9 января — годовщина Кровавого воскресенья, положившего начало Революции 1905 года. 107 лет назад войска расстреляли мирных петербуржцев, несших Николаю II петицию. Организатором многотысячной акции был священник Георгий Гапон, имя которого сейчас стало нарицательным.

Большая советская энциклопедия определяла «гапоновщину» как попытку «царских властей отвлечь от революционной борьбы рабочих России в начале 20 в. путём создания фальшивых рабочих организаций, разжигания монархических, шовинистических и религиозных предрассудков в рабочей среде». В обиходе так еще обзывают провокаторов, которые толкают народ на штыки (или, как сейчас принято говорить, «подставляют под дубинки»).

Я всегда считал такое отношение к Гапону несправедливым.
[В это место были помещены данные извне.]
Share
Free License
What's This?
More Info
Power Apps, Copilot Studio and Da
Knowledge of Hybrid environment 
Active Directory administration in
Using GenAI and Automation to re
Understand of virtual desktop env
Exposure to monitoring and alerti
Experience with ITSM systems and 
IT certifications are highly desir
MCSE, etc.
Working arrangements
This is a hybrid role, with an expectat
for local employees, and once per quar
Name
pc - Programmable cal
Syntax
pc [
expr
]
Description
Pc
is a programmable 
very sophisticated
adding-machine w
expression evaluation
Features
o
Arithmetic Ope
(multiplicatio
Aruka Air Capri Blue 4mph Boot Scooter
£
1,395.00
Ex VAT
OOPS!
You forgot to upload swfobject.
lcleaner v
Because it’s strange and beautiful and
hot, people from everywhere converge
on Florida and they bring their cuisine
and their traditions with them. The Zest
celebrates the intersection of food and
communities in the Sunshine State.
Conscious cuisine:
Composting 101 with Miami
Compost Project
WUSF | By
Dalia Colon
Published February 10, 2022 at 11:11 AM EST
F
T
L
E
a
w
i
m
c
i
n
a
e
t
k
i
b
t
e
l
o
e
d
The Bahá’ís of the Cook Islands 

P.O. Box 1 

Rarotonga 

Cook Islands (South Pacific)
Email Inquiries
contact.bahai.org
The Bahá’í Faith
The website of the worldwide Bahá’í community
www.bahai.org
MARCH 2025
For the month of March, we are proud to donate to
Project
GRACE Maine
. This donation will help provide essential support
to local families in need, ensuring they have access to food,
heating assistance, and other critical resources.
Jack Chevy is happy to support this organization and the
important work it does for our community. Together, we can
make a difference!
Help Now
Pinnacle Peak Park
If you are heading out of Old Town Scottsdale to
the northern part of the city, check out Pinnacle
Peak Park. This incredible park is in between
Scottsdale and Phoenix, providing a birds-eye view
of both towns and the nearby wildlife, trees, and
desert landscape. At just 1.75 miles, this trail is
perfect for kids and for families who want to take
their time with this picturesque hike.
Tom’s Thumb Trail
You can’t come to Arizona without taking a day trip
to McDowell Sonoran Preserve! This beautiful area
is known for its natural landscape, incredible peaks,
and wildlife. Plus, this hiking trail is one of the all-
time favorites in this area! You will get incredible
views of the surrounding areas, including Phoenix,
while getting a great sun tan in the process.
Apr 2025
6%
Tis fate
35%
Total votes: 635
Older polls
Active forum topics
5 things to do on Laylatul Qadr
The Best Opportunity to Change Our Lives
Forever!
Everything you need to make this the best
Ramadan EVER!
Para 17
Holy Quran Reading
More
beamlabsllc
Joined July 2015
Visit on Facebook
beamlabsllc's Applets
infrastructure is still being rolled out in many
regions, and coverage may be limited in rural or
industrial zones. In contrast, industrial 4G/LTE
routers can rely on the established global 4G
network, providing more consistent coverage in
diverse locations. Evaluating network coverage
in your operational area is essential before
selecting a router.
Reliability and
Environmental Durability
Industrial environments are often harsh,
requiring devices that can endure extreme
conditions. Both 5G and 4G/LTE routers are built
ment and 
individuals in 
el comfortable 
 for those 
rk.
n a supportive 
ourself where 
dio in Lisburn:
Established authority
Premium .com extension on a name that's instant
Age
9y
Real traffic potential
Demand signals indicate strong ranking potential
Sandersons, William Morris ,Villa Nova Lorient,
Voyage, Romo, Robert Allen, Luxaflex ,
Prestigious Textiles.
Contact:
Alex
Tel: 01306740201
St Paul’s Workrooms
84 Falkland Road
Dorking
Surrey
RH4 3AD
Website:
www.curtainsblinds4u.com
Да, он действительно имел отношения с царскими властями, а его «Собрание русских фабрично-заводских рабочих Санкт-Петербурга» курировалось полицией. Но тогда единственной альтернативой этому было полностью нелегальное существование в подполье, что делало работу с широкими массами народа практически невозможной. В нашей терминологии Гапона можно было бы назвать «системным оппозиционером». В то же время, прикрываясь хорошими отношениями с чиновниками, он реально развивал рабочее движение, давая агитировать в своем собрании и представителям революционных партий (по-нашему, «внесистемной оппозиции» и даже настоящих экстремистов). Его тактика была небезупречна, но она в известном смысле сработала: именно Гапон, а не эсеры и не социал-демократы, организовал самую мощную стачку и политическую демонстрацию в Петербурге. На некоторое время он стал иконой и лидером русского революционного движения, что, очевидно, не понравилось тем самым эсерам, его впоследствии убившим, и большевикам, оставившим в энциклопедиях и учебниках истории его оценку как провокатора.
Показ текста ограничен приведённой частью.